_EXERCISE INPUTS_.
-*-*-
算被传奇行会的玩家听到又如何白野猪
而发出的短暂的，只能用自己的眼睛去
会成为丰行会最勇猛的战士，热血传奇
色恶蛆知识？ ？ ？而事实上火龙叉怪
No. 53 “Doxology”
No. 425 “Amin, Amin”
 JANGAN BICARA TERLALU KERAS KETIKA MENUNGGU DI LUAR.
-*-*-
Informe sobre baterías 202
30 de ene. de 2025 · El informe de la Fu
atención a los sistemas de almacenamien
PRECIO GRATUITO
-*-*-
_EXERCISE AIM_. Begin with the line above that has "atención a los sistemas de almacenamien" and continue through the line that has "PRECIO GRATUITO", setting each one down exactly. Stop there.

_FINISHED TASK_.
atención a los sistemas de almacenamien
PRECIO GRATUITO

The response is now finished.